Berlin-based design studio, KIM presents an exploration of the possibility of landscape as a kind of writing with its self-published book,‘Nature-Figure’, a personal project, expressing KIM’s impressions of the gloomy, Norwegian landscape and the melancholic grandeur of the great forests that surround the country’s capital. The resulting tome is filled with dark, claustrophobic images of dense spruce forest spliced with minimal graphics and words. It asks us to consider forms in the natural environment as a kind of abstract typography, free from any pre-existing meaning.
Thomas Kim spoke to me about the project, where it came from and what it might possibly mean.
What is ‘Nature-Figure’?
Nature-Figure is a personal project that we released in 2012. It transcribes my first impressions of the Norwegian landscape – more specifically the forests of Oslo and its surrounds. The project is self-edited and comprises a book of photographs, explorations and texts as well as a series of prints onto textiles.
Where did the inspiration to create ‘Nature-Figure’ come from?

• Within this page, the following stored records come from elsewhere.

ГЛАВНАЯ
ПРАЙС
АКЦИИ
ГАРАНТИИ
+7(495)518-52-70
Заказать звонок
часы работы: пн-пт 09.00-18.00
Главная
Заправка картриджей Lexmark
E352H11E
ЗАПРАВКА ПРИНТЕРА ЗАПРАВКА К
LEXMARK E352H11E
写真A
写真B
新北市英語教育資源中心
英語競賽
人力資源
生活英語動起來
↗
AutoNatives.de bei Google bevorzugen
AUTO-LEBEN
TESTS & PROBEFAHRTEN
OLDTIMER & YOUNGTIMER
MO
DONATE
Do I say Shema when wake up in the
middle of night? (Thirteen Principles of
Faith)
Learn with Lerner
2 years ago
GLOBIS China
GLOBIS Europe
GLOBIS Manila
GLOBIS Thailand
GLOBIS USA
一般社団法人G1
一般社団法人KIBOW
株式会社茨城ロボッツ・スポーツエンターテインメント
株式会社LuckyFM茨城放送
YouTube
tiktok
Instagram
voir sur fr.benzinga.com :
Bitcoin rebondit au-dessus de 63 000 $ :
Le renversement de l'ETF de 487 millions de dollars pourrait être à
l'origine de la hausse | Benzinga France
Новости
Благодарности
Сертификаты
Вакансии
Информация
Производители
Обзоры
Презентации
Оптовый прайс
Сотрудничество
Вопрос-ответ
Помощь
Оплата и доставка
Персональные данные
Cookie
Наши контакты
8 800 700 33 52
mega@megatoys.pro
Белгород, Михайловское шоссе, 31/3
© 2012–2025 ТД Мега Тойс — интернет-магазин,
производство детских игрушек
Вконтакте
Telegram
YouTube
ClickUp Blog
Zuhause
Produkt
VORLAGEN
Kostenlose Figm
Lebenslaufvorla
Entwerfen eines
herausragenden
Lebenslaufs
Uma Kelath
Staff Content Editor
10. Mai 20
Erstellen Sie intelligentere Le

The idea came, as I mentioned earlier, from the impressions left by my first encounter with the Norwegian landscape. Coming from Paris, the contrast with the Norwegian countryside was a real discovery. At the time, I was working with studio NODE and continuing my research projects at the Oslo Academy of Arts. These exchanges, meetings and my discovery of the city formed the influences for this project. Fascinated by the omnipresent nature, and more precisely by the relationship that the Norwegians maintain with these [natural] spaces, I began to document them through photography. From this series of documentations, the forests, the trees and the branches, with the strong contrast of white carried by the snow, appeared to me like a kind of abstract language.
From the smallest garden to the great forests encircling Oslo, I noticed that the ‘architecture’ of this nature had changed. The shapes and forms had evolved. From a space constructed or controlled by man, to a wilder kind of nature that did not have the same feeling. In a certain way, the ‘language’ had changed. After documenting myself within the forest, I started to concentrate on the shapes and forms collecting in the dead wood. Quickly, I began to classify these branches, group them according to their shapes, as if I was sorting and rearranging letters to create an alphabet.

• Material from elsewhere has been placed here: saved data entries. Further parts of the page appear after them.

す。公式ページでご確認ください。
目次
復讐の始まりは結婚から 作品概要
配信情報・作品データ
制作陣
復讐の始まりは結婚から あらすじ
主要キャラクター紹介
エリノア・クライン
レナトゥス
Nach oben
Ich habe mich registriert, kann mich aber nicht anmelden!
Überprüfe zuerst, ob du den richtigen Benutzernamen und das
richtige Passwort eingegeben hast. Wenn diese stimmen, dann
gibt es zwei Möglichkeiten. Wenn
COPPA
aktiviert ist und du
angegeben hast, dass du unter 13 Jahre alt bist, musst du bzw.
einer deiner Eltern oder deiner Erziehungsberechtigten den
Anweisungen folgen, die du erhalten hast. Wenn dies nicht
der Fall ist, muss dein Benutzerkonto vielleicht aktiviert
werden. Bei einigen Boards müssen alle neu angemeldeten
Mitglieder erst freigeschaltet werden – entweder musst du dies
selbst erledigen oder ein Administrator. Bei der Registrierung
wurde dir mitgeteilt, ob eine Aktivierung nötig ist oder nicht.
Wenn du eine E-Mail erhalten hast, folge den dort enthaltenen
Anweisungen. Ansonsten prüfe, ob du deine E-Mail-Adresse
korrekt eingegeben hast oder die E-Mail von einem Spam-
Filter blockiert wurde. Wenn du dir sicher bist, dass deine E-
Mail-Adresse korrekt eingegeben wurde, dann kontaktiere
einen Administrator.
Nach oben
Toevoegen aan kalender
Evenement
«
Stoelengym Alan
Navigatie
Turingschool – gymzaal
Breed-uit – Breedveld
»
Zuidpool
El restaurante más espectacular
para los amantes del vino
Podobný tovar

Interested by all forms of language, I discovered the concept of asemic writing, which is described as a form of writing without any particular signification or meaning. The words are drawn, free from any sense, and become pure plastic, abstract form. I liked this idea of a gap between text and image, where meaning is open to interpretation.

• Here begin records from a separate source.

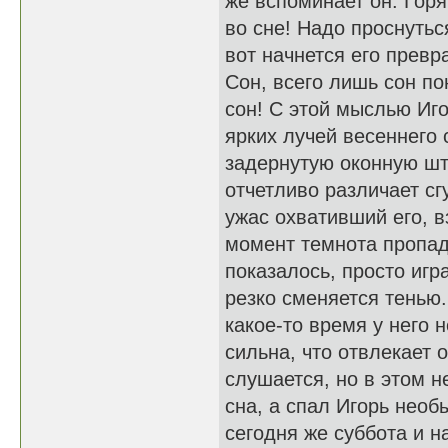
же вспоминает он. Горя
во сне! Надо проснутьс
вот начнется его превр
Сон, всего лишь сон по
сон! С этой мыслью Иго
ярких лучей весеннего
задернутую оконную што
отчетливо различает сг
ужас охвативший его, 
момент темнота пропада
показалось, просто игр
резко сменяется тенью.
какое-то время у него 
сильна, что отвлекает 
слушается, но в этом н
сна, а спал Игорь необ
сегодня же суббота и н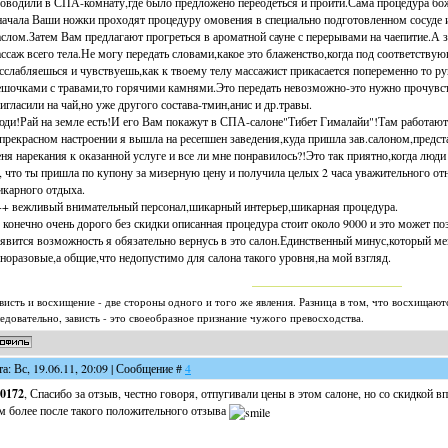
оводили в СПА-комнату,где было предложено переодеться и пройти.Сама процедура бож
ачала Ваши ножки проходят процедуру омовения в специально подготовленном сосуде 
слом.Затем Вам предлагают прогреться в ароматной сауне с перерывами на чаепитие.А 
ссаж всего тела.Не могу передать словами,какое это блаженство,когда под соответст
сслабляешься и чувствуешь,как к твоему телу массажист прикасается попеременно то
шочками с травами,то горячими камнями.Это передать невозможно-это нужно прочувс
игласили на чай,но уже другого состава-тмин,анис и др.травы.
ди!Рай на земле есть!И его Вам покажут в СПА-салоне"Тибет Гималайи"!Там работаю
прекрасном настроении я вышла на ресепшен заведения,куда пришла зав.салоном,предст
ня нарекания к оказанной услуге и все ли мне понравилось?!Это так приятно,когда люд
, что ты пришла по купону за мизерную цену и получила целых 2 часа уважительного от
карного отдыха.
+ вежливый внимательный персонал,шикарный интерьер,шикарная процедура.
- конечно очень дорого без скидки описанная процедура стоит около 9000 и это может по
явится возможность я обязательно вернусь в это салон.Единственный минус,который м
норазовые,а общие,что недопустимо для салона такого уровня,на мой взгляд.
висть и восхищение - две стороны одного и того же явления. Разница в том, что восхищают
едовательно, зависть - это своеобразное признание чужого превосходства.
та: Вс, 19.06.11, 20:09 | Сообщение #
4
0172
, Спасибо за отзыв, честно говоря, отпугивали цены в этом салоне, но со скидкой 
м более после такого положительного отзыва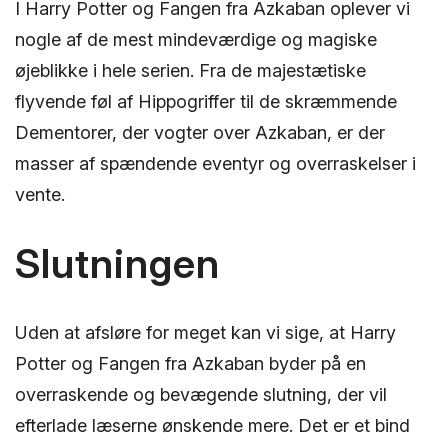
I Harry Potter og Fangen fra Azkaban oplever vi
nogle af de mest mindeværdige og magiske
øjeblikke i hele serien. Fra de majestætiske
flyvende føl af Hippogriffer til de skræmmende
Dementorer, der vogter over Azkaban, er der
masser af spændende eventyr og overraskelser i
vente.
Slutningen
Uden at afsløre for meget kan vi sige, at Harry
Potter og Fangen fra Azkaban byder på en
overraskende og bevægende slutning, der vil
efterlade læserne ønskende mere. Det er et bind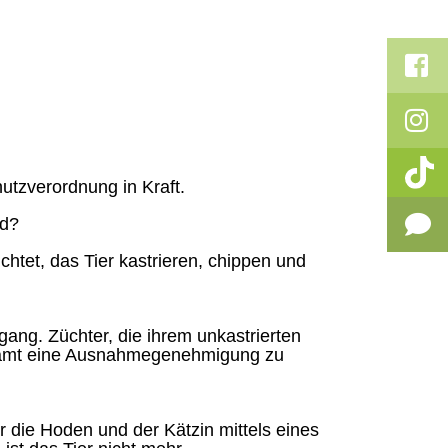
utzverordnung in Kraft.
ld?
ichtet, das Tier kastrieren, chippen und
gang. Züchter, die ihrem unkastrierten
äramt eine Ausnahmegenehmigung zu
 die Hoden und der Kätzin mittels eines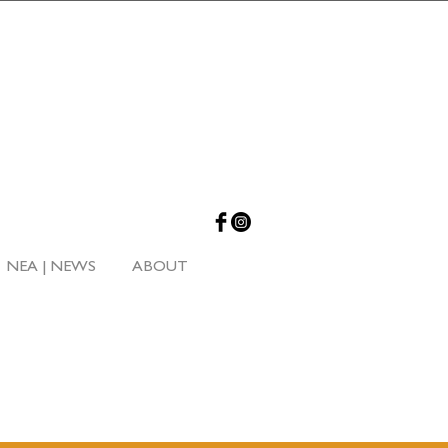
NEA | NEWS
ABOUT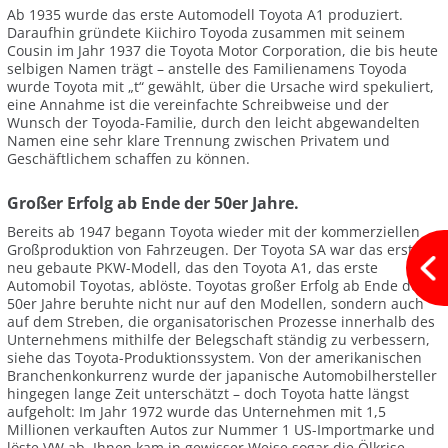
Ab 1935 wurde das erste Automodell Toyota A1 produziert.
Daraufhin gründete Kiichiro Toyoda zusammen mit seinem
Cousin im Jahr 1937 die Toyota Motor Corporation, die bis heute
selbigen Namen trägt – anstelle des Familienamens Toyoda
wurde Toyota mit „t“ gewählt, über die Ursache wird spekuliert,
eine Annahme ist die vereinfachte Schreibweise und der
Wunsch der Toyoda-Familie, durch den leicht abgewandelten
Namen eine sehr klare Trennung zwischen Privatem und
Geschäftlichem schaffen zu können.
Großer Erfolg ab Ende der 50er Jahre.
Bereits ab 1947 begann Toyota wieder mit der kommerziellen
Großproduktion von Fahrzeugen. Der Toyota SA war das erste
neu gebaute PKW-Modell, das den Toyota A1, das erste
Automobil Toyotas, ablöste. Toyotas großer Erfolg ab Ende der
50er Jahre beruhte nicht nur auf den Modellen, sondern auch
auf dem Streben, die organisatorischen Prozesse innerhalb des
Unternehmens mithilfe der Belegschaft ständig zu verbessern,
siehe das Toyota-Produktionssystem. Von der amerikanischen
Branchenkonkurrenz wurde der japanische Automobilhersteller
hingegen lange Zeit unterschätzt – doch Toyota hatte längst
aufgeholt: Im Jahr 1972 wurde das Unternehmen mit 1,5
Millionen verkauften Autos zur Nummer 1 US-Importmarke und
löste VW ab. Ihnen kam in gewisser Weise sogar die Ölkrise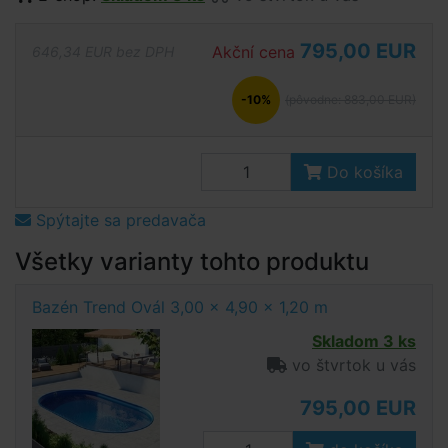
795,00 EUR
Akční cena
646,34 EUR bez DPH
-10%
(pôvodne: 883,00 EUR)
Do košíka
Spýtajte sa predavača
Všetky varianty tohto produktu
Bazén Trend Ovál 3,00 x 4,90 x 1,20 m
Skladom 3 ks
vo štvrtok u vás
795,00 EUR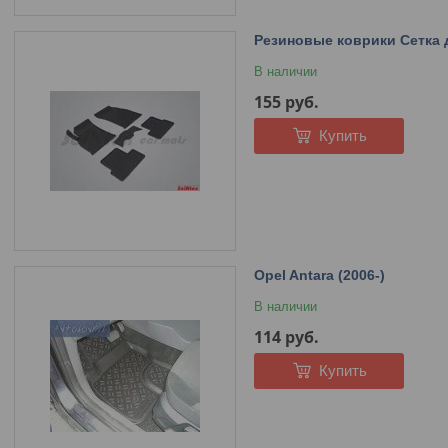
Резиновые коврики Сетка д
В наличии
155
руб.
Купить
Opel Antara (2006-)
В наличии
114
руб.
Купить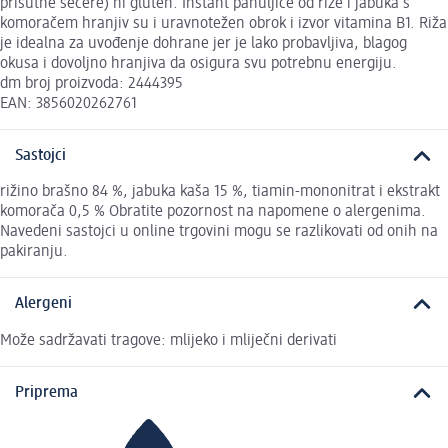
prisutne šećere) ni gluten. Instant pahuljice od riže i jabuka s
komoračem hranjiv su i uravnotežen obrok i izvor vitamina B1. Riža
je idealna za uvođenje dohrane jer je lako probavljiva, blagog
okusa i dovoljno hranjiva da osigura svu potrebnu energiju.
dm broj proizvoda: 2444395
EAN: 3856020262761
Sastojci
rižino brašno 84 %, jabuka kaša 15 %, tiamin-mononitrat i ekstrakt
komorača 0,5 % Obratite pozornost na napomene o alergenima.
Navedeni sastojci u online trgovini mogu se razlikovati od onih na
pakiranju.
Alergeni
Može sadržavati tragove: mlijeko i mliječni derivati
Priprema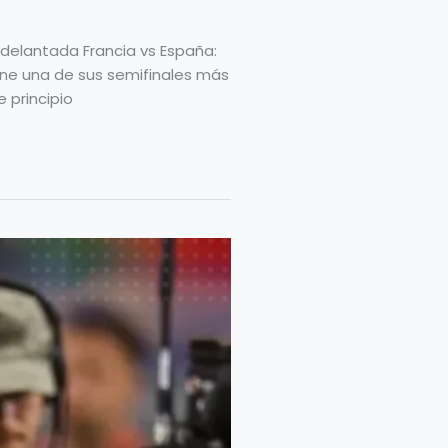
adelantada Francia vs España:
iene una de sus semifinales más
 principio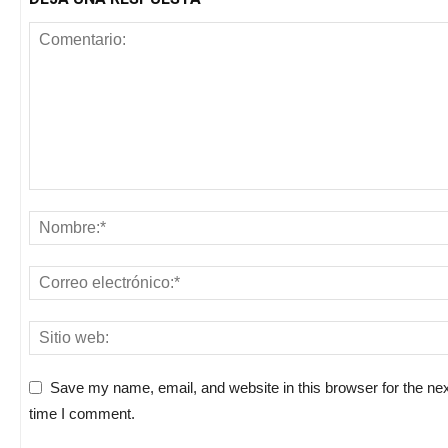
Save my name, email, and website in this browser for the ne
time I comment.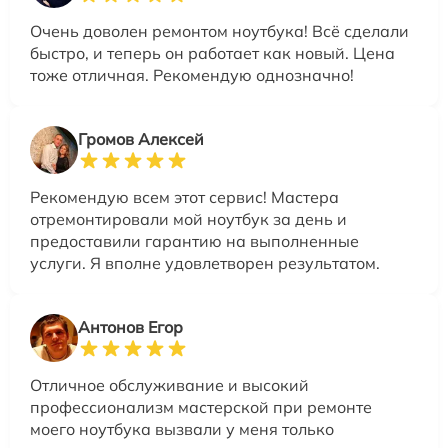
Очень доволен ремонтом ноутбука! Всё сделали
быстро, и теперь он работает как новый. Цена
тоже отличная. Рекомендую однозначно!
Громов Алексей
Рекомендую всем этот сервис! Мастера
отремонтировали мой ноутбук за день и
предоставили гарантию на выполненные
услуги. Я вполне удовлетворен результатом.
Антонов Егор
Отличное обслуживание и высокий
профессионализм мастерской при ремонте
моего ноутбука вызвали у меня только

‘Nature-Figure’ records my process, step by step, beginning with the photographs, through the exploration of space and the interpretation of the shapes and forms of the forest, up to their final simplication into signs. [Within the book], each step in the process is separated by documents as well as transcripts of discussions that I held with specialists and experts in the field.
Do you think ‘Nature-Figure’ contemplates, to any degree, a kind of anthropomorphizing of nature? An attributing of human qualities to the trees, the landscape?
I don’t think it’s about anthropomorphising nature because it’s not specifically a human representation. Instead the project relies on writing and a form of language, which is a human attribute. Artist and writer, Tim Gaze wrote: “You could say that nature, since time began, has been manifesting asemic writing. It just needs a human to see the writing and recognise it.”
Part of why I find ‘Nature-Figure’ compelling, I think, is that it opens us up to other possibilities. Now the swaying of trees is like dancing, and in the rustling of the leaves, I begin to hear song.